10. The method for preparing an anti-sintering Cu-Beta zeolite catalyst according to claim 9, characterized in that, In the second step, the hydroxyl groups of the hierarchical porous dealuminolized Beta zeolite support are modified by aqueous solution impregnation using an aqueous solution of ethanolamine. The parameters are as follows: The concentration range of ethanolamine solution is 0.03M - 0.16M; The ratio of ethanolamine solution to hierarchical porous dealuminolized Beta zeolite support, i.e., the liquid-solid ratio, ranges from 3:1 to 20:1, and the unit of the liquid-solid ratio is ml / g. The impregnation temperature range is 40℃-80℃; The soaking time ranges from 2 to 5 hours.
11. The method for preparing an anti-sintering Cu-Beta zeolite catalyst according to claim 1, characterized in that, In step 3 (2), the immersion time for equal volume is in the range of 1-12 h; In the third step (3), the temperature and time range for ammonia stripping are 60-90℃ and 1-24 h; In the third step (4), the drying temperature and time ranges are 110-170℃ and 1-24 h, respectively; In the third step (5), the roasting temperature and time ranges are 400-600℃ and 1-12 h, respectively; In step 3 (6), the reduction temperature, time, and hydrogen volume hourly space velocity ranges are 300-550℃, 1-15 h, and 10-1500 h, respectively. -1 .
12. The method for preparing an anti-sintering Cu-Beta zeolite catalyst according to claim 11, characterized in that, In step 3 (2), the immersion time for equal volume is in the range of 2-6 h; In the third step (3), the temperature and time range for ammonia stripping are 65-85℃ and 3-12 h; In the third step (4), the drying temperature and time ranges are 120-150℃ and 3-12 h, respectively; In the third step (5), the roasting temperature and time ranges are 450-550℃ and 2-6 h, respectively; In step 3 (6), the reduction temperature, time, and hydrogen volume hourly space velocity ranges are 350-500℃, 2-8 h, and 20-1000 h, respectively. -1 .
13. The Cu-Beta zeolite catalyst prepared by the method of any one of claims 1-12 is used to catalyze the gas-solid phase hydroammoniation of caprolactone to caprolactam.

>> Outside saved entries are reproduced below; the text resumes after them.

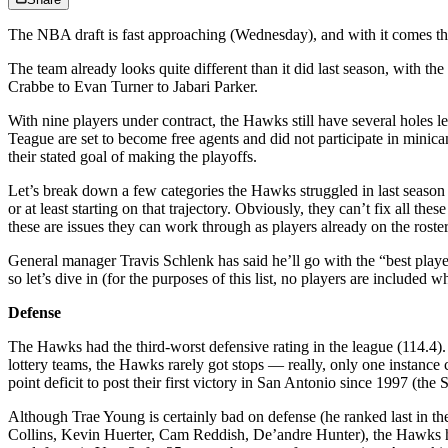
The NBA draft is fast approaching (Wednesday), and with it comes the
The team already looks quite different than it did last season, with t
Crabbe to Evan Turner to Jabari Parker.
With nine players under contract, the Hawks still have several hole
Teague are set to become free agents and did not participate in minica
their stated goal of making the playoffs.
Let’s break down a few categories the Hawks struggled in last season
or at least starting on that trajectory. Obviously, they can’t fix all t
these are issues they can work through as players already on the rost
General manager Travis Schlenk has said he’ll go with the “best player
so let’s dive in (for the purposes of this list, no players are include
Defense
The Hawks had the third-worst defensive rating in the league (114.4). 
lottery teams, the Hawks rarely got stops — really, only one instanc
point deficit to post their first victory in San Antonio since 1997 (the 
Although Trae Young is certainly bad on defense (he ranked last in the
Collins, Kevin Huerter, Cam Reddish, De’andre Hunter), the Hawks ha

14. The application according to claim 13, characterized in that, The reaction conditions are as follows: reaction temperature range is 120-350℃, reaction pressure range is 0.01-2 atm, and feed space velocity of caprolactone ranges from 0.1 to 5 h⁻¹. -1 The suitable ranges for the molar ratios of amine-ester, hydrogen-ester, and water-ester are 1-50, 5-70, and 0-100, respectively.